## EXERCISE INSTRUCTIONS:
This exercise calls for all the entries that follow to be set down exactly, without their images.

Saved data entries:
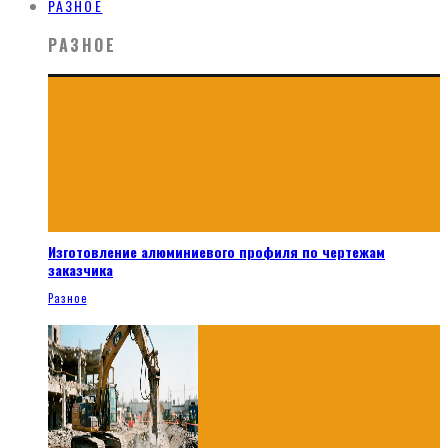
РАЗНОЕ
РАЗНОЕ
Изготовление алюминиевого профиля по чертежам
заказчика
Разное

## ANSWER TO THE PROBLEM:
РАЗНОЕ
РАЗНОЕ
Изготовление алюминиевого профиля по чертежам
заказчика
Разное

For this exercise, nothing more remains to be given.